RECORDS PROVIDED:
-- Opening Marker --
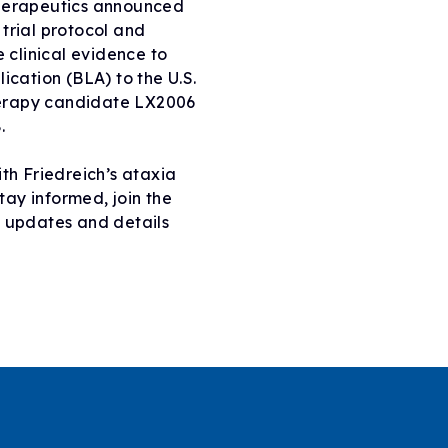
Therapeutics announced
trial protocol and
e clinical evidence to
ication (BLA) to the U.S.
herapy candidate LX2006
.
ith Friedreich’s ataxia
ay informed, join the
2 updates and details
-- Closing Marker --
EXERCISE GOAL:
Output, unchanged, the lines from the line with "ith Friedreich’s ataxia" through the final line of the material.

EXERCISE SOLUTION:
ith Friedreich’s ataxia
ay informed, join the
2 updates and details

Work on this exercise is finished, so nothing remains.